What lines in the listing include "after"? Return a copy of each.
--- RECORDS TO PROCESS Enclosed Below ---
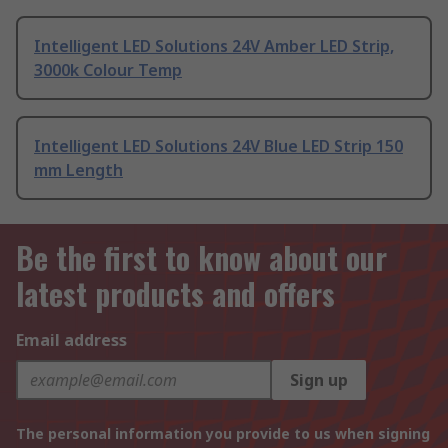
Intelligent LED Solutions 24V Amber LED Strip,
3000k Colour Temp
Intelligent LED Solutions 24V Blue LED Strip 150
mm Length
Be the first to know about our
latest products and offers
Email address
Sign up
The personal information you provide to us when signing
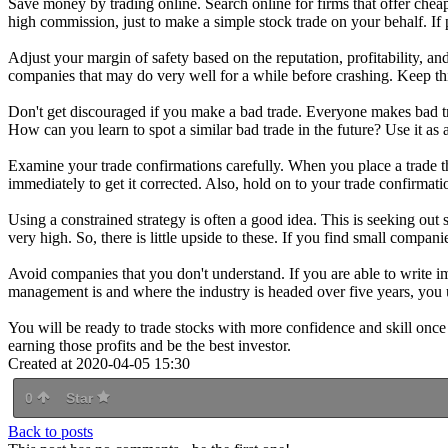
Save money by trading online. Search online for firms that offer chea
high commission, just to make a simple stock trade on your behalf. If 
Adjust your margin of safety based on the reputation, profitability, a
companies that may do very well for a while before crashing. Keep th
Don't get discouraged if you make a bad trade. Everyone makes bad tra
How can you learn to spot a similar bad trade in the future? Use it as 
Examine your trade confirmations carefully. When you place a trade thr
immediately to get it corrected. Also, hold on to your trade confirmati
Using a constrained strategy is often a good idea. This is seeking ou
very high. So, there is little upside to these. If you find small compani
Avoid companies that you don't understand. If you are able to write 
management is and where the industry is headed over five years, you 
You will be ready to trade stocks with more confidence and skill once y
earning those profits and be the best investor.
Created at 2020-04-05 15:30
0
Star
Back to posts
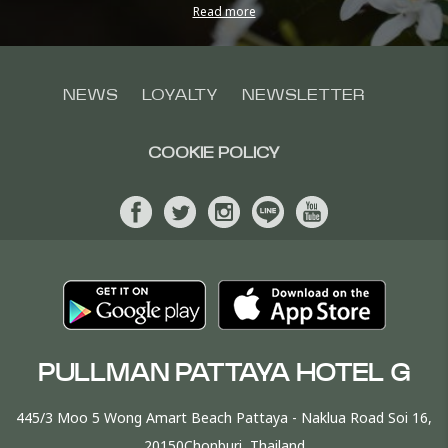
Read more
NEWS
LOYALTY
NEWSLETTER
COOKIE POLICY
PULLMAN PATTAYA HOTEL G
445/3 Moo 5 Wong Amart Beach Pattaya - Naklua Road Soi 16,
20150Chonburi, Thailand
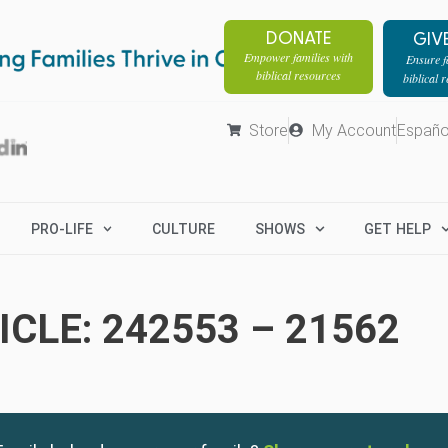
DONATE
GIV
Empower families with
Ensure fa
biblical resources
biblical 
Store
My Account
Españo
PRO-LIFE
CULTURE
SHOWS
GET HELP
CLE: 242553 – 21562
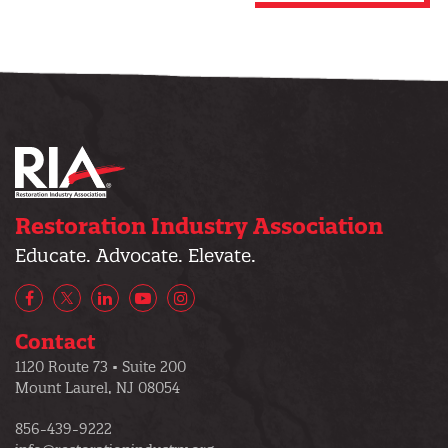
Restoration Industry Association
Educate. Advocate. Elevate.
Facebook
X/Twitter
LinkedIn
YouTube
Instagram
Contact
1120 Route 73 • Suite 200
Mount Laurel, NJ 08054
856-439-9222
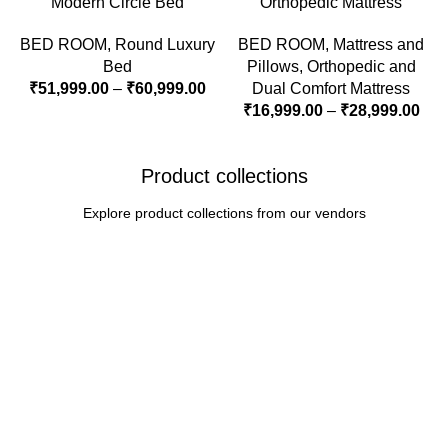
Modern Circle Bed
Orthopedic Mattress
BED ROOM
,
Round Luxury
BED ROOM
,
Mattress and
Bed
Pillows
,
Orthopedic and
₹
51,999.00
–
₹
60,999.00
Dual Comfort Mattress
₹
16,999.00
–
₹
28,999.00
Product collections
Explore product collections from our vendors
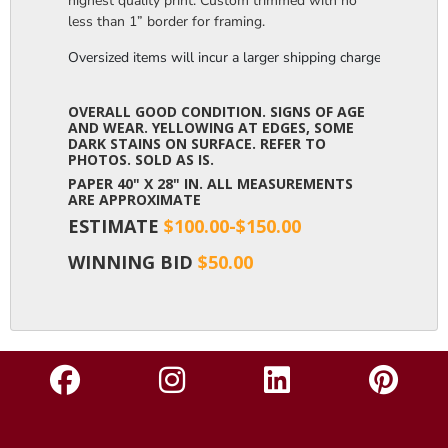
highest quality print. Custom trimmed with no
less than 1” border for framing.
Oversized items will incur a larger shipping charge, please m
OVERALL GOOD CONDITION. SIGNS OF AGE
AND WEAR. YELLOWING AT EDGES, SOME
DARK STAINS ON SURFACE. REFER TO
PHOTOS. SOLD AS IS.
PAPER 40" X 28" IN. ALL MEASUREMENTS
ARE APPROXIMATE
ESTIMATE
$100.00-$150.00
WINNING BID
$50.00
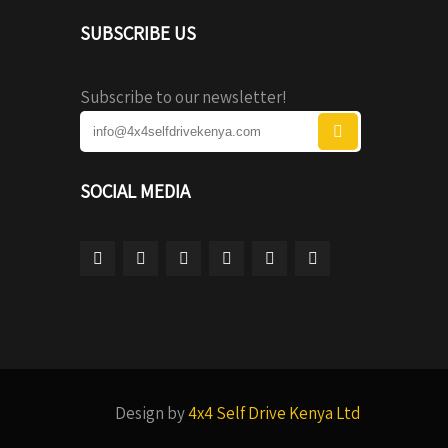
SUBSCRIBE US
Subscribe to our newsletter!
SOCIAL MEDIA
Design by
4x4 Self Drive Kenya Ltd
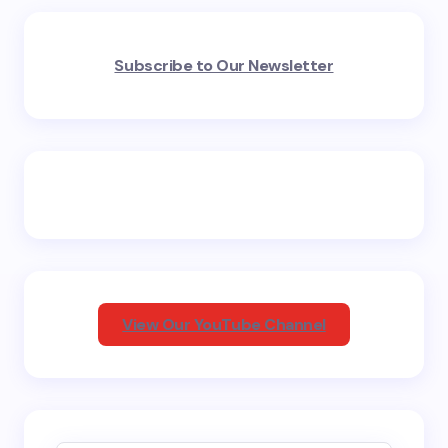
Your email address will not be published.
Required
Subscribe to Our Newsletter
fields are marked
*
Name *
Email *
Your Comment *
View Our YouTube Channel
Save my name and email in this browser for the
next time I comment.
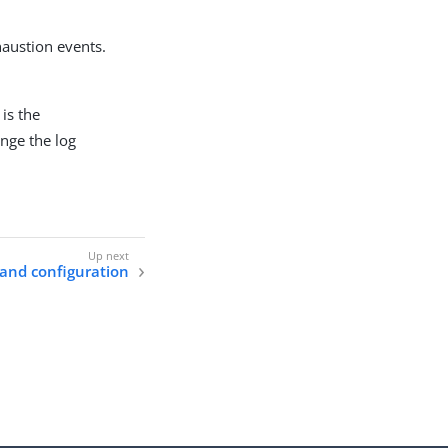
haustion events.
 is the
nge the log
 and configuration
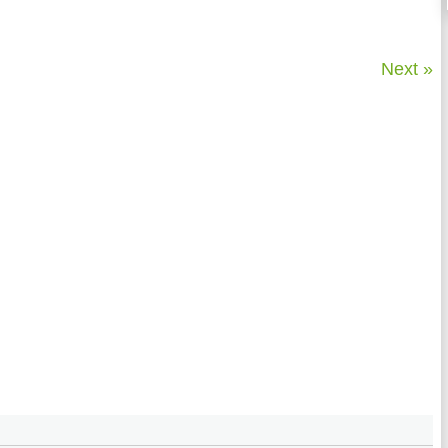
Next »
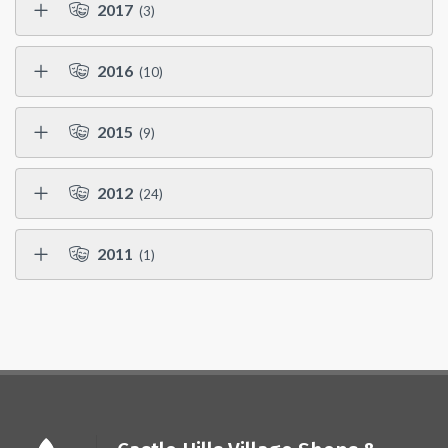
2017
(3)
2016
(10)
2015
(9)
2012
(24)
2011
(1)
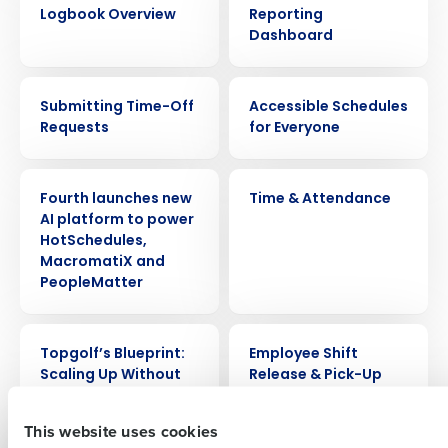
Logbook Overview
Reporting
Dashboard
VIDEO
VIDEO
Submitting Time-Off
Accessible Schedules
Requests
for Everyone
Get a personalized demo
PRESS RELEASE
VIDEO
Fourth launches new
Time & Attendance
AI platform to power
Company Name
Role
HotSchedules,
MacromatiX and
PeopleMatter
Full Name
WEBINAR
VIDEO
Topgolf’s Blueprint:
Employee Shift
Scaling Up Without
Release & Pick-Up
Sacrificing Profit
First
This website uses cookies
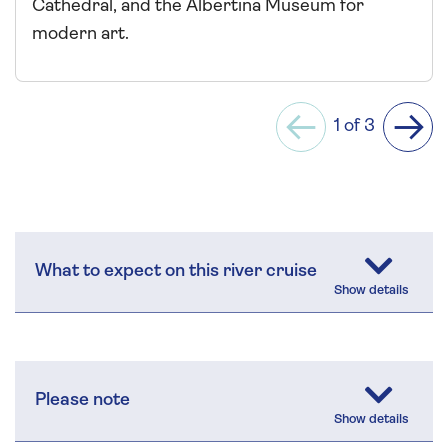
Cathedral, and the Albertina Museum for
modern art.
1 of 3
Previous
Next
What to expect on this river cruise
Please note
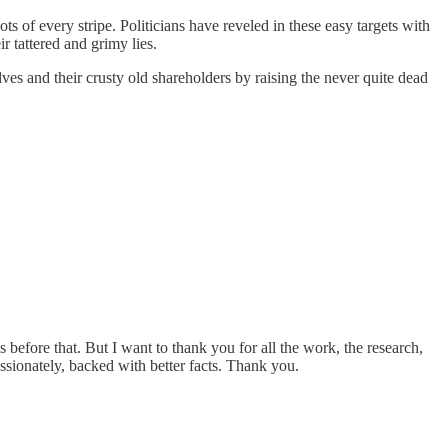
 of every stripe. Politicians have reveled in these easy targets with
r tattered and grimy lies.
s and their crusty old shareholders by raising the never quite dead
 before that. But I want to thank you for all the work, the research,
assionately, backed with better facts. Thank you.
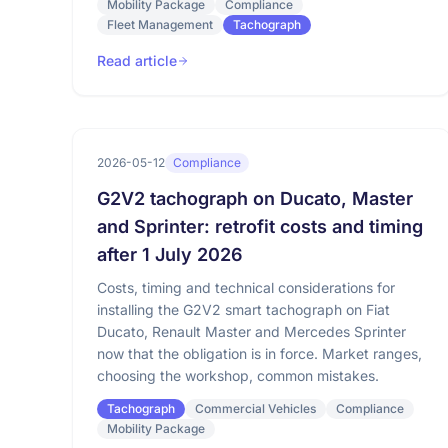
Mobility Package
Compliance
Fleet Management
Tachograph
Read article
2026-05-12
Compliance
G2V2 tachograph on Ducato, Master
and Sprinter: retrofit costs and timing
after 1 July 2026
Costs, timing and technical considerations for
installing the G2V2 smart tachograph on Fiat
Ducato, Renault Master and Mercedes Sprinter
now that the obligation is in force. Market ranges,
choosing the workshop, common mistakes.
Tachograph
Commercial Vehicles
Compliance
Mobility Package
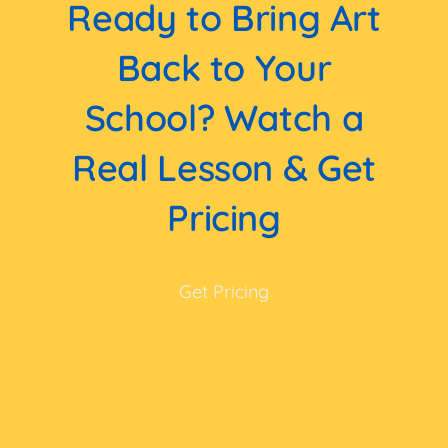
Ready to Bring Art
Back to Your
School? Watch a
Real Lesson & Get
Pricing
Get Pricing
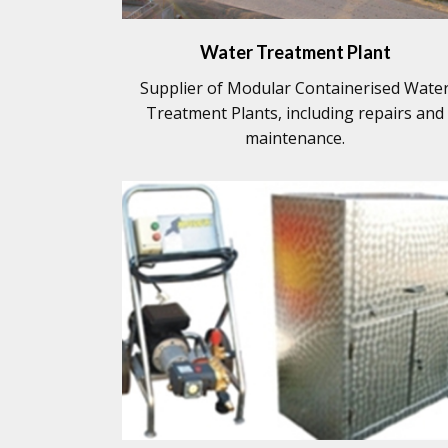
Water Treatment Plant
Supplier of Modular Containerised Wate
Treatment Plants, including repairs and
maintenance.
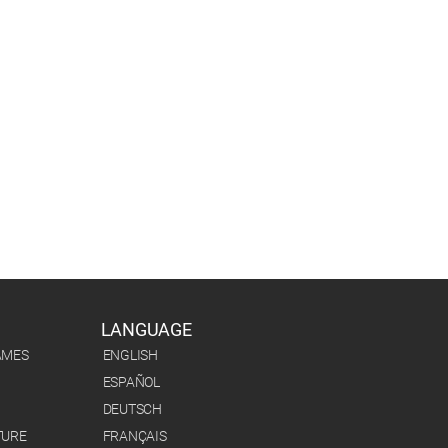
LANGUAGE
AMES
ENGLISH
ESPAÑOL
DEUTSCH
TURE
FRANÇAIS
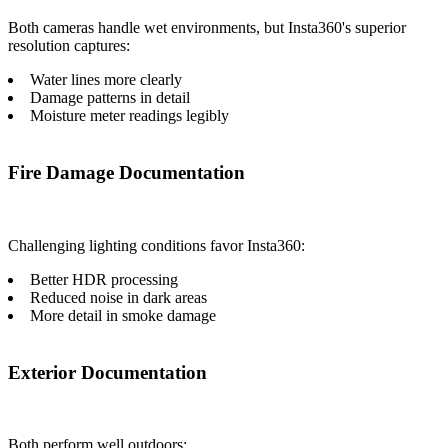
Both cameras handle wet environments, but Insta360's superior
resolution captures:
Water lines more clearly
Damage patterns in detail
Moisture meter readings legibly
Fire Damage Documentation
Challenging lighting conditions favor Insta360:
Better HDR processing
Reduced noise in dark areas
More detail in smoke damage
Exterior Documentation
Both perform well outdoors:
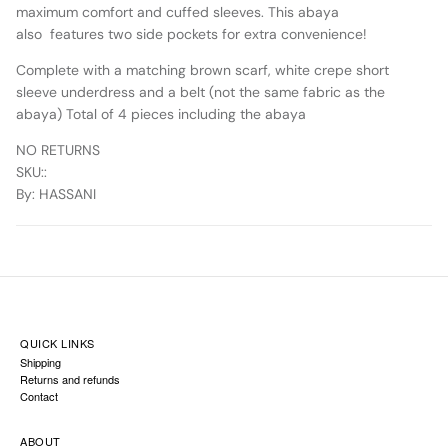
maximum comfort and cuffed sleeves. This abaya
also features two side pockets for extra convenience!
Complete with a matching brown scarf, white crepe short
sleeve underdress and a belt (not the same fabric as the
abaya) Total of 4 pieces including the abaya
NO RETURNS
SKU:
:
By
: HASSANI
QUICK LINKS
Shipping
Returns and refunds
Contact
ABOUT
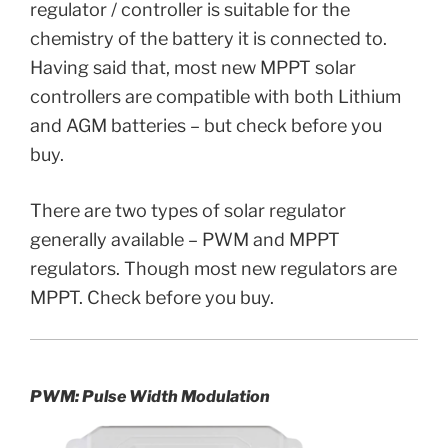
regulator / controller is suitable for the
chemistry of the battery it is connected to.
Having said that, most new MPPT solar
controllers are compatible with both Lithium
and AGM batteries – but check before you
buy.
There are two types of solar regulator
generally available – PWM and MPPT
regulators. Though most new regulators are
MPPT. Check before you buy.
PWM:
Pulse Width Modulation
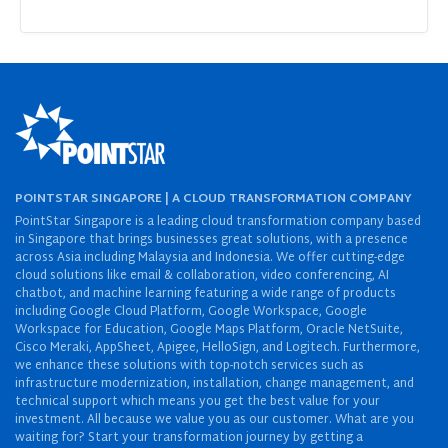
POINTSTAR SINGAPORE | A CLOUD TRANSFORMATION COMPANY
PointStar Singapore is a leading cloud transformation company based
in Singapore that brings businesses great solutions, with a presence
across Asia including Malaysia and Indonesia. We offer cutting-edge
cloud solutions like email & collaboration, video conferencing, AI
chatbot, and machine learning featuring a wide range of products
including Google Cloud Platform, Google Workspace, Google
Workspace for Education, Google Maps Platform, Oracle NetSuite,
Cisco Meraki, AppSheet, Apigee, HelloSign, and Logitech. Furthermore,
we enhance these solutions with top-notch services such as
infrastructure modernization, installation, change management, and
technical support which means you get the best value for your
investment. All because we value you as our customer. What are you
waiting for? Start your transformation journey by getting a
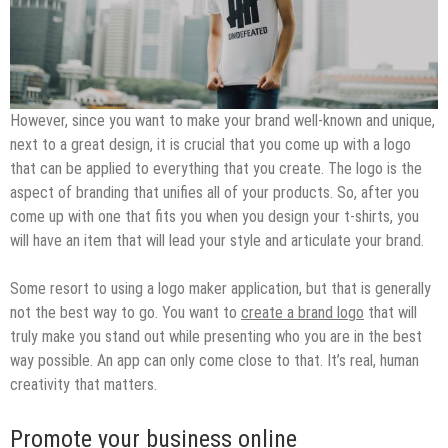
However, since you want to make your brand well-known and unique,
next to a great design, it is crucial that you come up with a logo
that can be applied to everything that you create. The logo is the
aspect of branding that unifies all of your products. So, after you
come up with one that fits you when you design your t-shirts, you
will have an item that will lead your style and articulate your brand.
Some resort to using a logo maker application, but that is generally
not the best way to go. You want to
create a brand logo
that will
truly make you stand out while presenting who you are in the best
way possible. An app can only come close to that. It’s real, human
creativity that matters.
Promote your business online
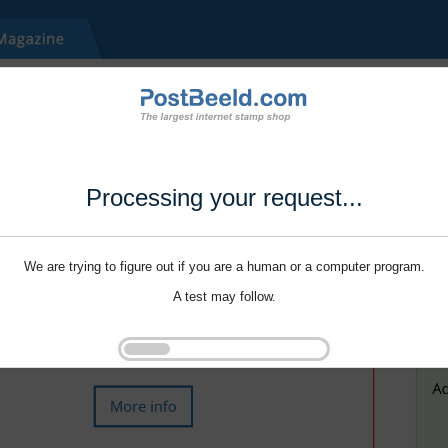
Processing your request...
We are trying to figure out if you are a human or a computer program.
A test may follow.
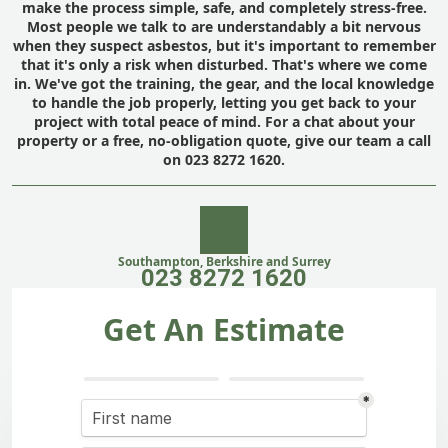
make the process simple, safe, and completely stress-free.
Most people we talk to are understandably a bit nervous
when they suspect asbestos, but it's important to remember
that it's only a risk when disturbed. That's where we come
in. We've got the training, the gear, and the local knowledge
to handle the job properly, letting you get back to your
project with total peace of mind. For a chat about your
property or a free, no-obligation quote, give our team a call
on 023 8272 1620.
Southampton, Berkshire and Surrey
023 8272 1620
Get An Estimate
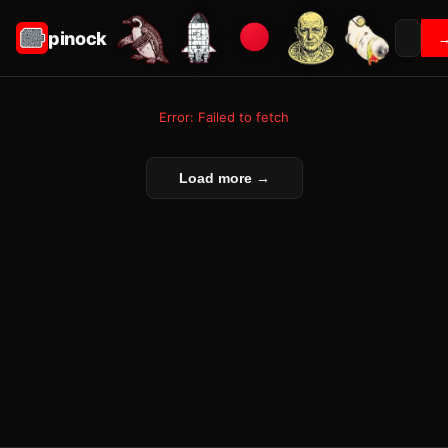
pinock
Error: Failed to fetch
Load more →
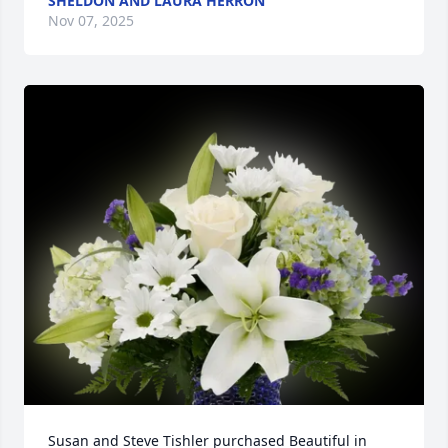
SHELDON AND LAURA HERRON
Nov 07, 2025
Susan and Steve Tishler purchased Beautiful in 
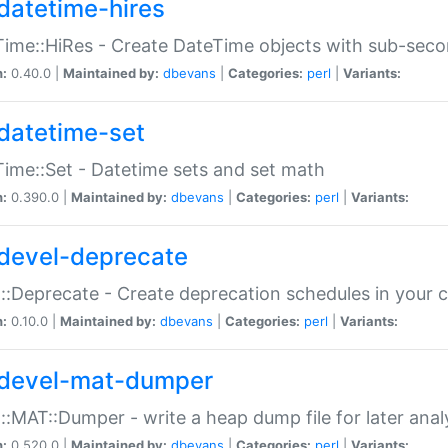
datetime-hires
ime::HiRes - Create DateTime objects with sub-secon
n:
0.40.0 |
Maintained by:
dbevans
|
Categories:
perl
|
Variants:
datetime-set
ime::Set - Datetime sets and set math
n:
0.390.0 |
Maintained by:
dbevans
|
Categories:
perl
|
Variants:
devel-deprecate
::Deprecate - Create deprecation schedules in your 
n:
0.10.0 |
Maintained by:
dbevans
|
Categories:
perl
|
Variants:
devel-mat-dumper
::MAT::Dumper - write a heap dump file for later anal
n:
0.520.0 |
Maintained by:
dbevans
|
Categories:
perl
|
Variants:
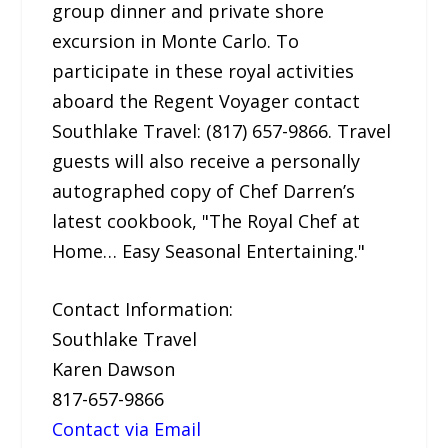
group dinner and private shore
excursion in Monte Carlo. To
participate in these royal activities
aboard the Regent Voyager contact
Southlake Travel: (817) 657-9866. Travel
guests will also receive a personally
autographed copy of Chef Darren’s
latest cookbook, "The Royal Chef at
Home… Easy Seasonal Entertaining."
Contact Information:
Southlake Travel
Karen Dawson
817-657-9866
Contact via Email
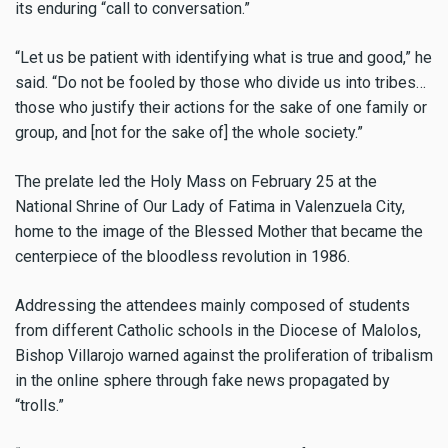
its enduring “call to conversation.”
“Let us be patient with identifying what is true and good,” he
said. “Do not be fooled by those who divide us into tribes…
those who justify their actions for the sake of one family or
group, and [not for the sake of] the whole society.”
The prelate led the Holy Mass on February 25 at the
National Shrine of Our Lady of Fatima in Valenzuela City,
home to the image of the Blessed Mother that became the
centerpiece of the bloodless revolution in 1986.
Addressing the attendees mainly composed of students
from different Catholic schools in the Diocese of Malolos,
Bishop Villarojo warned against the proliferation of tribalism
in the online sphere through fake news propagated by
“trolls.”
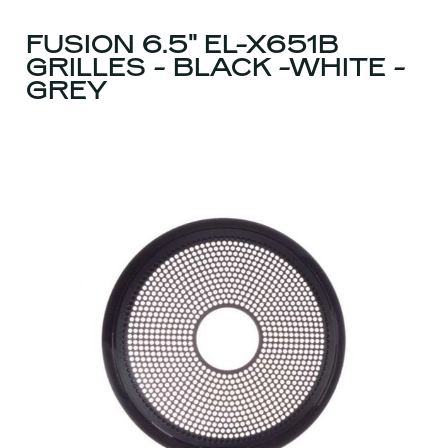
FUSION 6.5" EL-X651B
GRILLES - BLACK -WHITE -
GREY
--- End of Enclosed RECORDS TO PROCESS ---
### COMPLETED EXERCISE
after 1 July 2026
aspect of branding that unifies all of your products. So, after you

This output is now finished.